Essential Pittsburgh
7:04 pm
Mon February 17, 2014

Pennsylvania's Only U.S. President and His Neutral Stance on Slavery

James Buchanan's home, Wheatland, in Lancaster was purchased by Buchanan in 1848.
Credit Jim Bowen / Flickr

While the White House is located on Pennsylvania Avenue, only one Pennsylvanian has ever occupied the executive office; Lancaster area native James Buchanan, the fifteenth President of the United States.

Patrick Clarke, Director of President James Buchanan’s home Wheatland, believes that Buchanan’s childhood in the Keystone State helped him develop into the leader he would become.

“There are some historians that believe growing up so close to the border of Virginia, today of course the border belongs to West Virginia, but some believe it kind of shaped him and his thinking.”

Buchanan's presidency was at a time when the nation was in growing turmoil.

“In general the nation, was a nation being driven apart, the divide was over the balance of power in Congress and the unspoken nightmare that they were all fighting over, that was causing this struggle over power was slavery.
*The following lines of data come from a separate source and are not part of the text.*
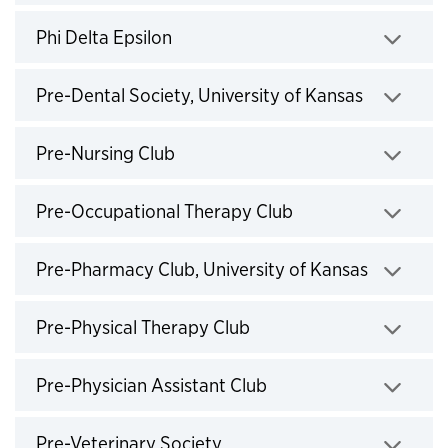
Click to expand
Phi Delta Epsilon
Click to expand
Pre-Dental Society, University of Kansas
Click to expand
Pre-Nursing Club
Click to expand
Pre-Occupational Therapy Club
Click to expand
Pre-Pharmacy Club, University of Kansas
Click to expand
Pre-Physical Therapy Club
Click to expand
Pre-Physician Assistant Club
Click to expand
Pre-Veterinary Society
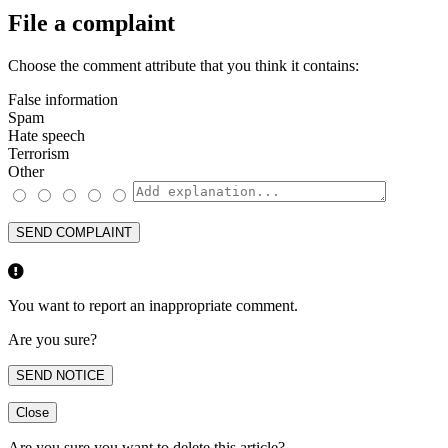
File a complaint
Choose the comment attribute that you think it contains:
False information
Spam
Hate speech
Terrorism
Other
SEND COMPLAINT
You want to report an inappropriate comment.
Are you sure?
SEND NOTICE
Close
Are you sure you want to delete this article?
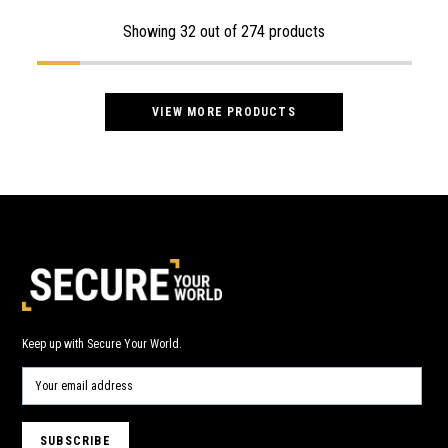
Showing
32
out of 274 products
VIEW MORE PRODUCTS
Keep up with Secure Your World.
One part of the country wanted to abolish slavery, and the other part wanted to not only retain slavery but see it expand.”

As a presidential candidate, Buchanan managed to stay above the frey by serving the Democratic Party’s President, Franklin Pierce, as the ambassador to Great Britain.

"And so Buchanan really was kind of an untainted candidate, as far as the Democratic Party could see." Says Clarke "When the nomination process came about, the candidates that were vying for the nomination, the incumbent president himself, and the other party favorite was Stephen Douglas, kind of had their hands in the blood of the outbreaks in the territory of Kansas.”

While documents show that Buchanan had a private dislike of slavery, he fell on the wrong side of history by publicly backing the Democratic Party's pro-slavery stance.